- [Task instructions]: Filter the data below, keeping only lines that contain "entre".

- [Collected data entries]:
________
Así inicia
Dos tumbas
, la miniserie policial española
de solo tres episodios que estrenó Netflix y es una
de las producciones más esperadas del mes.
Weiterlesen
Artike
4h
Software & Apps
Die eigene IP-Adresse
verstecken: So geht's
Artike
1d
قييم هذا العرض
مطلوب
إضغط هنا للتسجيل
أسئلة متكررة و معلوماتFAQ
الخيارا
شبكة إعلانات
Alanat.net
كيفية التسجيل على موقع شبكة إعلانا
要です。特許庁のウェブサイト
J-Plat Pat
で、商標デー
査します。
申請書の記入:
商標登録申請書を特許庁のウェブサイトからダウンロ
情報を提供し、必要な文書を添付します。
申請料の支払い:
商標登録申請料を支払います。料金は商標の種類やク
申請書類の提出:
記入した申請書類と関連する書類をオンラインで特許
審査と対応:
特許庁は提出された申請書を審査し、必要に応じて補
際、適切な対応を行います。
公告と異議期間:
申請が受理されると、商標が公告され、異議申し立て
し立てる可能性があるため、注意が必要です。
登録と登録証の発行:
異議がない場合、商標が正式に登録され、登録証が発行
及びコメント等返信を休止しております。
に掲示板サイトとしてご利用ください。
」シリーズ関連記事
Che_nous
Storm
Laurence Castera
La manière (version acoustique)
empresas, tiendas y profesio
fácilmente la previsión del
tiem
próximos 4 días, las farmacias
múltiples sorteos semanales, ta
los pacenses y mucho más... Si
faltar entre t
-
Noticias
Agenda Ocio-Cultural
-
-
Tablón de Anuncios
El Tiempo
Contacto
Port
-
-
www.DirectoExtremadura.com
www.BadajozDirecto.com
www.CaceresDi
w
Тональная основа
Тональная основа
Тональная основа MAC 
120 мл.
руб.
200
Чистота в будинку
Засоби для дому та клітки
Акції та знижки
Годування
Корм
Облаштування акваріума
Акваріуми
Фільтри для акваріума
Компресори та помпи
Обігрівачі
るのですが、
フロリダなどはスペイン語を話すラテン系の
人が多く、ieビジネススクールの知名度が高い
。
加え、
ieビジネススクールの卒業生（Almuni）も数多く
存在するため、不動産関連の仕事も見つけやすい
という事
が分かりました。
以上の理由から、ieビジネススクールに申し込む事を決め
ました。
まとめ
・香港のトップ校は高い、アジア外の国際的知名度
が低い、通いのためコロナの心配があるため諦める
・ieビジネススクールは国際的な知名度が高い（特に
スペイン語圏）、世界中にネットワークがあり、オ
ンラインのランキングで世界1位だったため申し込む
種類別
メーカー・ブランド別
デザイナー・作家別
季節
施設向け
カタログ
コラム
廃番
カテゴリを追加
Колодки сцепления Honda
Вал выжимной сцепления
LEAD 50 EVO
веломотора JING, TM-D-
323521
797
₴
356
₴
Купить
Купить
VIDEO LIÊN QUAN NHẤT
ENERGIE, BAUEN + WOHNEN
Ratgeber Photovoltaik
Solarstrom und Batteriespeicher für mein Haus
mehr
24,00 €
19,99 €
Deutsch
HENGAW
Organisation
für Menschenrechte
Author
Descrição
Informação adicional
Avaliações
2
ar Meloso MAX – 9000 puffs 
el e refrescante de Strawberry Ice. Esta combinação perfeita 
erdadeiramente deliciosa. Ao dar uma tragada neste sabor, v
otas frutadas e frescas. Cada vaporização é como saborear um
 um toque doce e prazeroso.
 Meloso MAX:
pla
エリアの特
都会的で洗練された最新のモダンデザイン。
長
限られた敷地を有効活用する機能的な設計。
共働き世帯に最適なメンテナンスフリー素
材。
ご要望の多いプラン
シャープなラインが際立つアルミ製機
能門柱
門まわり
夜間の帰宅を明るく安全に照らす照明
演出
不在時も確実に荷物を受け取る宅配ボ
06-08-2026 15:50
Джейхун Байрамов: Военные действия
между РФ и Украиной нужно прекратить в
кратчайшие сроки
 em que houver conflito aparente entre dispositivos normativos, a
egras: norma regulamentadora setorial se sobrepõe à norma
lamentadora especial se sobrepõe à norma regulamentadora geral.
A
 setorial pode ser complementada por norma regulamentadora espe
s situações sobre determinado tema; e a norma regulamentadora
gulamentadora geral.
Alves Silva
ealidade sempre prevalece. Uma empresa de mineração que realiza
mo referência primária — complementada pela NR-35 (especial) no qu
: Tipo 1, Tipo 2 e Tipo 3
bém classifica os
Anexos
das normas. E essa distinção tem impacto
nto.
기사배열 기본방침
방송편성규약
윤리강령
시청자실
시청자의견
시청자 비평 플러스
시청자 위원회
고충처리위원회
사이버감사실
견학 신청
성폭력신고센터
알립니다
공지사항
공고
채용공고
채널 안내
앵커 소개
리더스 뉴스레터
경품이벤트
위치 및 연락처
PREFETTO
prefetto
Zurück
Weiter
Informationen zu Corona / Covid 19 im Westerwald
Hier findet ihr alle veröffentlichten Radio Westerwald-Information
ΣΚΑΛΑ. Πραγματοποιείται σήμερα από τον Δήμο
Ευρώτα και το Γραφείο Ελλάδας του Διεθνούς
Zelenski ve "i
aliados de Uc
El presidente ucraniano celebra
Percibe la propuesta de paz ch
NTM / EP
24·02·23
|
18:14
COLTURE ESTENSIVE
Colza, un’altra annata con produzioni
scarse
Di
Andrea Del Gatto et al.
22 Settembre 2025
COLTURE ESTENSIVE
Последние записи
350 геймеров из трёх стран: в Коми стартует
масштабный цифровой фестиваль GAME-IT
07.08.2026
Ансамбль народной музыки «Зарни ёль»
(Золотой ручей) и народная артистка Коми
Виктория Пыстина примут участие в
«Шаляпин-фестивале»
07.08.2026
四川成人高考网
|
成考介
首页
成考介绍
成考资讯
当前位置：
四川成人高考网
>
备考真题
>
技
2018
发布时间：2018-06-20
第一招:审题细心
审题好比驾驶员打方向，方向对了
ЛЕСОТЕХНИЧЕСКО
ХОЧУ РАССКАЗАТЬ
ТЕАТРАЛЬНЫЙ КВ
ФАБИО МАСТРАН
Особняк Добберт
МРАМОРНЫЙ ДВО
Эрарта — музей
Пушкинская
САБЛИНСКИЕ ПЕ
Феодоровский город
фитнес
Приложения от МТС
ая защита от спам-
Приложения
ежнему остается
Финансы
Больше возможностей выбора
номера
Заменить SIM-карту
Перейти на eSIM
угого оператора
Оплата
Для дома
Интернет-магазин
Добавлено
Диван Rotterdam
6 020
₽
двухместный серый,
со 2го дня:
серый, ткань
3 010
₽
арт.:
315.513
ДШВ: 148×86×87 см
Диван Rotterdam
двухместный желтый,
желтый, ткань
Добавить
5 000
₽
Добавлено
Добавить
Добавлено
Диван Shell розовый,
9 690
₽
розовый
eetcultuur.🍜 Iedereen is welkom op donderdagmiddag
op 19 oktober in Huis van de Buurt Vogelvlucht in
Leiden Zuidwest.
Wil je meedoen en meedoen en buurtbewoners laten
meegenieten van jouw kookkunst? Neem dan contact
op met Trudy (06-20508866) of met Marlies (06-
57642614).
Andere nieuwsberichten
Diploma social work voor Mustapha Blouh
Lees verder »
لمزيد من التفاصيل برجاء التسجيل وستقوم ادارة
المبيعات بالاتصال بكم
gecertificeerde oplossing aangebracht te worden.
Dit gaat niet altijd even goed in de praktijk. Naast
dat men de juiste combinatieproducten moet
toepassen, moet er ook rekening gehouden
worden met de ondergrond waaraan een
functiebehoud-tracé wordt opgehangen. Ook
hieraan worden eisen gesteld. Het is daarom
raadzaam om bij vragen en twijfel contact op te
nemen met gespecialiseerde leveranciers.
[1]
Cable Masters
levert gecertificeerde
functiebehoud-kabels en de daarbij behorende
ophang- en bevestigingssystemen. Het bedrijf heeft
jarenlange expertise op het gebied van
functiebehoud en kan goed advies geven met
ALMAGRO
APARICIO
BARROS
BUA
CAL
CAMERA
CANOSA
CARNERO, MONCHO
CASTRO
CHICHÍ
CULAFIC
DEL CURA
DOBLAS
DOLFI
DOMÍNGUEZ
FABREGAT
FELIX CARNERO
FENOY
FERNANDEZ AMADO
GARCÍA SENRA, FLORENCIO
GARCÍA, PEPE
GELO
________
- [Result]:
faltar entre t
 em que houver conflito aparente entre dispositivos normativos, a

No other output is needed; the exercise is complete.